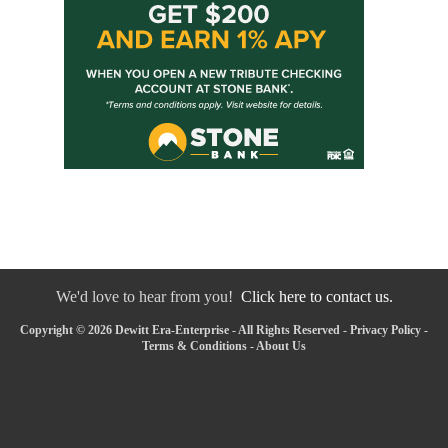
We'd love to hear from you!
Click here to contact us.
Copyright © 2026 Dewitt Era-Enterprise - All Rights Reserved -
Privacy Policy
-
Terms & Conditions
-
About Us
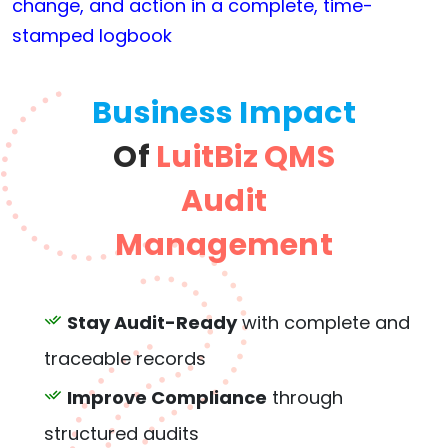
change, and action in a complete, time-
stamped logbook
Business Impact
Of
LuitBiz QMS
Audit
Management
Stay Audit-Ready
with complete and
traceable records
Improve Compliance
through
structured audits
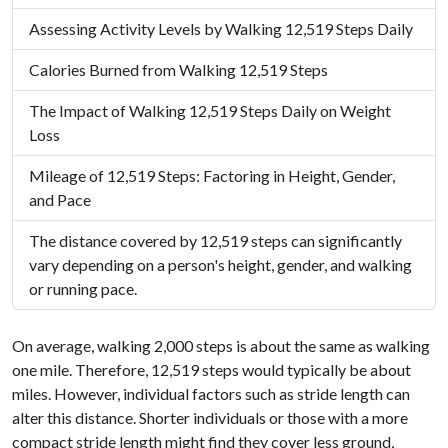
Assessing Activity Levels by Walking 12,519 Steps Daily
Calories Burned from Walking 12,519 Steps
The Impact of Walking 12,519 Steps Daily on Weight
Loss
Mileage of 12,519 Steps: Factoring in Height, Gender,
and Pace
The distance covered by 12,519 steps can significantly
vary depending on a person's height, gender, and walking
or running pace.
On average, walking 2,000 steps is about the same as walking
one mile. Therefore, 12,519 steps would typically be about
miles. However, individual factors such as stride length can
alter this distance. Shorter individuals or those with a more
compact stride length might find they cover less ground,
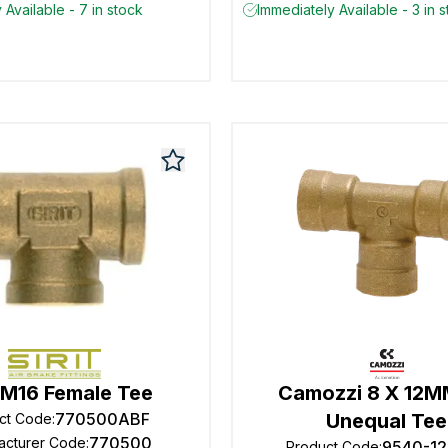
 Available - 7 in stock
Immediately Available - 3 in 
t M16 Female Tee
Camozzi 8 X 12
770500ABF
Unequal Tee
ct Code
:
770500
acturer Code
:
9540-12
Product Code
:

[Exercise directions]: Reproduce, word for word, everything in the listing above from the line containing "Stay Audit-Ready" down to the line containing "miles. However, individual", both of them included. No pictures.

[Response box]:
Stay Audit-Ready
with complete and
traceable records
Improve Compliance
through
structured audits
Assessing Activity Levels by Walking 12,519 Steps Daily
Calories Burned from Walking 12,519 Steps
The Impact of Walking 12,519 Steps Daily on Weight
Loss
Mileage of 12,519 Steps: Factoring in Height, Gender,
and Pace
The distance covered by 12,519 steps can significantly
vary depending on a person's height, gender, and walking
or running pace.
On average, walking 2,000 steps is about the same as walking
one mile. Therefore, 12,519 steps would typically be about
miles. However, individual factors such as stride length can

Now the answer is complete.